### YOUR GOAL
Down to the last line, print the data that follows exactly, without its pictures.

++++ DATASET CONTENT

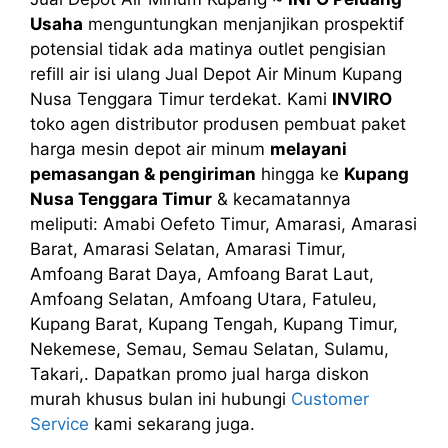
Usaha
menguntungkan menjanjikan prospektif
potensial tidak ada matinya outlet pengisian
refill air isi ulang Jual Depot Air Minum Kupang
Nusa Tenggara Timur terdekat. Kami
INVIRO
toko agen distributor produsen pembuat paket
harga mesin depot air minum
melayani
pemasangan & pengiriman
hingga ke
Kupang
Nusa Tenggara Timur
& kecamatannya
meliputi: Amabi Oefeto Timur, Amarasi, Amarasi
Barat, Amarasi Selatan, Amarasi Timur,
Amfoang Barat Daya, Amfoang Barat Laut,
Amfoang Selatan, Amfoang Utara, Fatuleu,
Kupang Barat, Kupang Tengah, Kupang Timur,
Nekemese, Semau, Semau Selatan, Sulamu,
Takari,. Dapatkan promo jual harga diskon
murah khusus bulan ini hubungi
Customer
Service
kami sekarang juga.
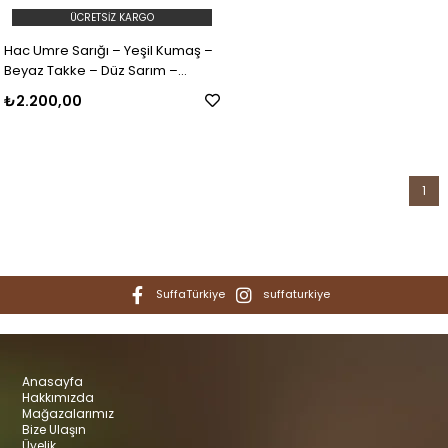
ÜCRETSIZ KARGO
Hac Umre Sarığı – Yeşil Kumaş –
Beyaz Takke – Düz Sarım –
Mekke-Medine – 7 Metre
₺2.200,00
1
SuffaTürkiye
suffaturkiye
Anasayfa
Hakkımızda
Mağazalarımız
Bize Ulaşın
Üyelik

++++++++

### WRITTEN ANSWER
Usaha
menguntungkan menjanjikan prospektif
potensial tidak ada matinya outlet pengisian
refill air isi ulang Jual Depot Air Minum Kupang
Nusa Tenggara Timur terdekat. Kami
INVIRO
toko agen distributor produsen pembuat paket
harga mesin depot air minum
melayani
pemasangan & pengiriman
hingga ke
Kupang
Nusa Tenggara Timur
& kecamatannya
meliputi: Amabi Oefeto Timur, Amarasi, Amarasi
Barat, Amarasi Selatan, Amarasi Timur,
Amfoang Barat Daya, Amfoang Barat Laut,
Amfoang Selatan, Amfoang Utara, Fatuleu,
Kupang Barat, Kupang Tengah, Kupang Timur,
Nekemese, Semau, Semau Selatan, Sulamu,
Takari,. Dapatkan promo jual harga diskon
murah khusus bulan ini hubungi
Customer
Service
kami sekarang juga.
ÜCRETSIZ KARGO
Hac Umre Sarığı – Yeşil Kumaş –
Beyaz Takke – Düz Sarım –
Mekke-Medine – 7 Metre
₺2.200,00
1
SuffaTürkiye
suffaturkiye
Anasayfa
Hakkımızda
Mağazalarımız
Bize Ulaşın
Üyelik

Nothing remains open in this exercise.